教育は、本を読むことができるが、読むに値する本がそれかわからぬ人々を大量に作り出した。
トレベリアンという歴史家の言葉だそうです。
というわけで、たまたま最近何人かに本の探し方、選び方、読み方の話をしたので、ここにも書いておこうと思います。読むに値する本がそれかわからぬ人々、がちょっとでも少なくなると嬉しいです。
本の探し方
私の読書の目的は、新しい視点と知識の獲得なのでこういった選び方をしています。
本屋をぶらつく(新しい視点の獲得)
人にオススメされたりネットで流れて来たりで読む本も多いのですが、私は圧倒的に本屋をぶらついて探しすことが多いです。これは選書にゆらぎをもたらせるためです。
「あなたの周りの5人の平均があなただ」という言葉もあるように、人経由/ネット経由だとどう頑張っても選書に偏りが出ます。

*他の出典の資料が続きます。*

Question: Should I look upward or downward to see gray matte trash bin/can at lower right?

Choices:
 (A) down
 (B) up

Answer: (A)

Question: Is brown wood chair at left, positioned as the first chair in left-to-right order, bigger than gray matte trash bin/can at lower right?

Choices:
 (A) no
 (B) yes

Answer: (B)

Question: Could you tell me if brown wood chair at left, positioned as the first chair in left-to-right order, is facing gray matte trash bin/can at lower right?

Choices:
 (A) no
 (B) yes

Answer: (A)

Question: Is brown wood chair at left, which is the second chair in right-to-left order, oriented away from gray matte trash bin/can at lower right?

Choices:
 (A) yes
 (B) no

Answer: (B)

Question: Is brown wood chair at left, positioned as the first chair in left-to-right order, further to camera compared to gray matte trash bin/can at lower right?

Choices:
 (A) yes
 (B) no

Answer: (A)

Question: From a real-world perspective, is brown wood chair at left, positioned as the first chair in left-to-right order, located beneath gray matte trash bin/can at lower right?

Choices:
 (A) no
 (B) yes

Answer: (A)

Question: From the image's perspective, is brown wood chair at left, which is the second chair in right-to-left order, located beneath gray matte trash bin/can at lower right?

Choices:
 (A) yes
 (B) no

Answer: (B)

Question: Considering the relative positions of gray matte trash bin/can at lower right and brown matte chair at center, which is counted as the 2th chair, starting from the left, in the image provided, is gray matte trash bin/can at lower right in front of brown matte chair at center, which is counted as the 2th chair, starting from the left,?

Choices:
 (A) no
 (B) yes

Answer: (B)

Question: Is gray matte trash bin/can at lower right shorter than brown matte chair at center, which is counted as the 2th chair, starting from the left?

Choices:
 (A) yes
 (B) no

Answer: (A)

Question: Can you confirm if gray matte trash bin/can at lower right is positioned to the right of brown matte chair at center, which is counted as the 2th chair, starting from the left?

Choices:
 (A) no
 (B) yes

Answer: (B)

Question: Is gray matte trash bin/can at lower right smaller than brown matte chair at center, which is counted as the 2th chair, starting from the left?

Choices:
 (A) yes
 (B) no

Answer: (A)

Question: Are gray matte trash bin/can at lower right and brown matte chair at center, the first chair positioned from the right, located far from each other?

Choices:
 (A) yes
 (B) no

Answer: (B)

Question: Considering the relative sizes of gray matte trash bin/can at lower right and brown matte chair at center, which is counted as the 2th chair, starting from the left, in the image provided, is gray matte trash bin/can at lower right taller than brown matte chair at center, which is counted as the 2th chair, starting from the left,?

その点本屋はいろんな人に向けて陳列がなされてるので、ぶらつきながらタイトルを見てると意外と気になる本が見つかったりします。
気になるトピックで検索する(知識の獲得)
今まさに「決断の本質」という本を読んでいるのですが、これは組織としての意思決定の精度を上げるためにはどういうプロセスをとるべきか、という悩みに対して「意思決定 書籍」というワードでググって出てきた本です。
自分が悩んでいることはだいたい先人も悩んでいるので、それに対する一定のアンサー本があります。ここで「意思決定 組織 方法」とかで検索して答えを急ぐよりも本を探したほうが結果的に良いこと多いと思います。
本の選び方
見つけた本の中から、読む価値のある本を選ぶ方法です。
目次
当たり前ですがまず目次は見ます。そして著者が言いたい結論と流れを見て、自分が得たい情報と合っているかを考えます。

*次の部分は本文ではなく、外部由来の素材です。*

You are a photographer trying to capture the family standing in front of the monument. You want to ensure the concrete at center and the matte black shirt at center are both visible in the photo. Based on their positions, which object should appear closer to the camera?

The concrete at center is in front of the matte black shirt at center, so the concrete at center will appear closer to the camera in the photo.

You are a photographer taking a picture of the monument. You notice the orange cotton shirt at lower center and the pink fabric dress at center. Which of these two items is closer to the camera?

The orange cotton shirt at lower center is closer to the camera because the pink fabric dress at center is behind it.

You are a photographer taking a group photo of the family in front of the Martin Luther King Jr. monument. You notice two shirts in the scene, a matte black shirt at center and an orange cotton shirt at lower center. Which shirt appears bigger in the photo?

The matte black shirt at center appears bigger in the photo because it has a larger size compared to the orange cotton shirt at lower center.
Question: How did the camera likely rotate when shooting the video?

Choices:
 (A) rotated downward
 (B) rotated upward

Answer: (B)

例えば、目次を見て流れをまとめたときに「Aという問題があり、Bという状況で陥りやすい、それにはCという対処方法がある」みたいになったとします。
そのときに、自分もその本で言われているようなBという状況なのか、またCという対処方法が現実的にとれるのかなどを考えて、合っていれば読むという感じです。
著者を見る
次に著者を見ます。
- その分野に精通してそうか
- 同トピックで複数の本を出版しているか
- 著者のバックグラウンド
1, 2 は本の内容の確からしさ、3は内容に含まれる思惑やバイアスを考慮するために見ます。

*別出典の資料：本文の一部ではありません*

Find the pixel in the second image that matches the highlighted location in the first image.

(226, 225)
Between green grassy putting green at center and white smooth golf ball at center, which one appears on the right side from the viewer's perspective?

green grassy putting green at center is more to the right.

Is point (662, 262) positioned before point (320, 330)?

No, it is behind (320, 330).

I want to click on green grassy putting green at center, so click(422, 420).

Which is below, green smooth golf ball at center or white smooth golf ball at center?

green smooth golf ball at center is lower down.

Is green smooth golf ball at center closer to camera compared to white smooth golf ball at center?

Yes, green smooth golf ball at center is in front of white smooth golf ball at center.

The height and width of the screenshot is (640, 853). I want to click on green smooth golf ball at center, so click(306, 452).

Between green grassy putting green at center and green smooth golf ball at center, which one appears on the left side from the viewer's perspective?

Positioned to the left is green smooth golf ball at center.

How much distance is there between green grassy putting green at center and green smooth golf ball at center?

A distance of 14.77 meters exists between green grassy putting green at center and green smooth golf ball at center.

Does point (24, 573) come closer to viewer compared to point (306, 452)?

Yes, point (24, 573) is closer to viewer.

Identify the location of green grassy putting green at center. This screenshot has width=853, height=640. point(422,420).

ネット上の情報と比較するとイメージが薄いかもしれませんが、本に書いてあることも普通に間違っていたり、偏った思想によって書かれていたりいます。
もちろん同トピックの本を何冊か読めば大枠で何が正しい情報なのか判断可能ですが、なかなかそういった手間もかけられません。ですので、著者の権威性を私はそこそこ重視しています。
発売年、何版目か、中古での流通
売れている本 = 良い本ではありませんが、長く売れている本 = 良い本というのはけっこう合ってると思います。
テーマに普遍性があり、年十年も前から重版が繰り返され、絶版になっていないにも関わらず中古での流通価格も高い本は、一定の人にとって読む価値のある本だということです。
本の読み方
本が出版された思惑に注意する
だいたいの本には出版された思惑があります。自分の考えを世の中に伝えたい、この人のことをもっと知ってほしい、自分の会社をアピールしたい、選挙前なので目立ちたいなどなど。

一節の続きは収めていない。